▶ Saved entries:
..........

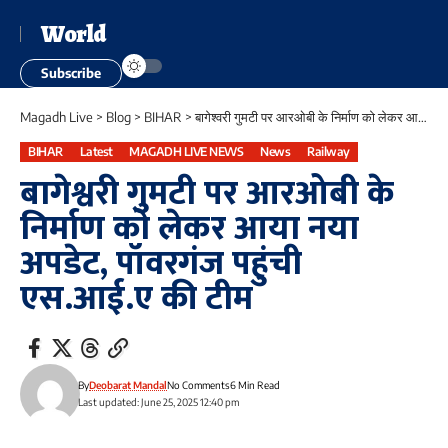
World
Subscribe
Magadh Live
>
Blog
>
BIHAR
>
बागेश्वरी गुमटी पर आरओबी के निर्माण को लेकर आया नया अपडेट, पॉवरगंज पहुंची एस.आई.ए की टीम
BIHAR
Latest
MAGADH LIVE NEWS
News
Railway
बागेश्वरी गुमटी पर आरओबी के
निर्माण को लेकर आया नया
अपडेट, पॉवरगंज पहुंची
एस.आई.ए की टीम
By
Deobarat Mandal
No Comments
6 Min Read
Last updated: June 25, 2025 12:40 pm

..........

Locate the word "आरओब" in the entries, and copy every line where it is found.

▶ REPLY TO THE TASK:
बागेश्वरी गुमटी पर आरओबी के निर्माण को लेकर आया नया अपडेट, पॉवरगंज पहुंची एस.आई.ए की टीम
बागेश्वरी गुमटी पर आरओबी के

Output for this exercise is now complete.